Extra credit homework help.

[Wes-Side]

So I know there are some pretty smart people on here (and even more dumbasses). Anyways my math teacher recently assigned an extra credit problem I was looking to get some help from people on here. If you do understand how to do this problem, I am not just looking for an easy answer, I would like to understand the steps used to get to that answer.
Anyways here is the question.
There are four large groups of people, each with 1000 members. Any two of these groups have 100 members in common. Any three of these groups have 10 members in common. Ad there is one person in all four groups. all together how many people are in these four groups

 

[[evan]]

There's four groups with 1000 members each.

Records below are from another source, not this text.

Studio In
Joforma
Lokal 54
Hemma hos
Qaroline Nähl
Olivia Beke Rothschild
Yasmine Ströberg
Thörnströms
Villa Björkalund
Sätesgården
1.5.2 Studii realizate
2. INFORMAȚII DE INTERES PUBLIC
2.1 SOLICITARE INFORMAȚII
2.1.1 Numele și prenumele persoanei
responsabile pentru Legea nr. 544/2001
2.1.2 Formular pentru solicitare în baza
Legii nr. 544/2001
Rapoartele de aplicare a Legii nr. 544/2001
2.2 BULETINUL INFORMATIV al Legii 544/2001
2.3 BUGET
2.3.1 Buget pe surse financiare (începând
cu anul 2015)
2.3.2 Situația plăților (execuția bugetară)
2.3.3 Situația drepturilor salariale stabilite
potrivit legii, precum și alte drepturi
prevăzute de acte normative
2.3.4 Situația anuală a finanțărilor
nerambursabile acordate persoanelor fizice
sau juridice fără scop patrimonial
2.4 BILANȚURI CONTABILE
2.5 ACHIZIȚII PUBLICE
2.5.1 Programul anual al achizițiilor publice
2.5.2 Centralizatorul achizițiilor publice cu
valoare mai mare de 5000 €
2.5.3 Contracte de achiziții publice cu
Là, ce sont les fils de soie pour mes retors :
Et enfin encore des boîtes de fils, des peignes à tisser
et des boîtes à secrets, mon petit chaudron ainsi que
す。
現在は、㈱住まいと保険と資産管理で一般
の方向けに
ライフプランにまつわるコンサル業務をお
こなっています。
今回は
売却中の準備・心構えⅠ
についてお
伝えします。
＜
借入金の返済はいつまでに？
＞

How many people are there all together? Well unless I'm missing some major detail here it seems like the answer is 4000 people.

 

[Mr.Turtle]

thats what i thought also but i feel like theres something else

 

[yeahno]

4000 dumbass

 

[Wes-Side]

There ARE 4000 members but what you have to remember is that since people are in multiple groups it is not possible that the answer is 4000 people.

 

[240sxKid]

he probably means common people, which would be 234

 

[Wes-Side]

What do you mean by common people? I'm pretty sure that the answer isn't 234....

 

[240sxKid]

Ohhhhh, 3797 i think.

 

[CAPITA-DEVOURS]

if he wanted to know that there was 234 people in common, he would have to be more specific. it is most likely asking for the total of all the people combined being 4000, trying to confuse you ahah

 

[240sxKid]

and ask if you need it worked out. i was lazy

 

[[evan]]

I'm pretty sure you have the math skills of an elementary school student.

 

[240sxKid]

You mean me? haha

 

[[evan]]

Actually nevermind, I probably mis-understood the question. Don't listen to me, I'm too tired for math.

 

[Wes-Side]

haha lol. Don't be so harsh on them. I wish it was that easy. To everybody who thinks the answer is in the wording let me assure, it is a serious math problem.

 

[240sxKid]

Yeah, but the 4 groups can have interchangeable people. I dunno, too hard to explain, but i think i got it right. Im pretty good at math and logic and shit or whatever this is.

 

[240sxKid]

3797! AMIRITE?

 

[Wes-Side]

Could you work that out? Just to make sure everything is kosher before I go and try to explain the answer to my teacher.

 

[240sxKid]

its easier with a picture but ill try. So four groups, 2 have 100 in common, 3 have 10 in common, and 4 have 1 in common. So lets go backwards. subtract everything from 4000. 4 people(the four groups with these in common), 26(3 groups X 10 people = 30 - 4 because we already counted them), then 174(because 200 - 27) and that should equal 3797 if i did the math right, i always make stupid mistakes. lemmy do it again,

NOOO WAIT ITS 3796. THERE. Correct if wrong

 

[Wes-Side]

I think you are right as when I first started this problem I took almost an identical course to figuring it out but for some reason I had a nagging doubt in the back of my mind that i had to be wrong somehow. Could everyone else now just look at the logic behind this and see if we are missing anything?

 

[fourhundred]

we worked on problems like this in my data managment class, something to do with venn diagrams

 

[BIGben*]

So 4000 people and ther 1 in common for all.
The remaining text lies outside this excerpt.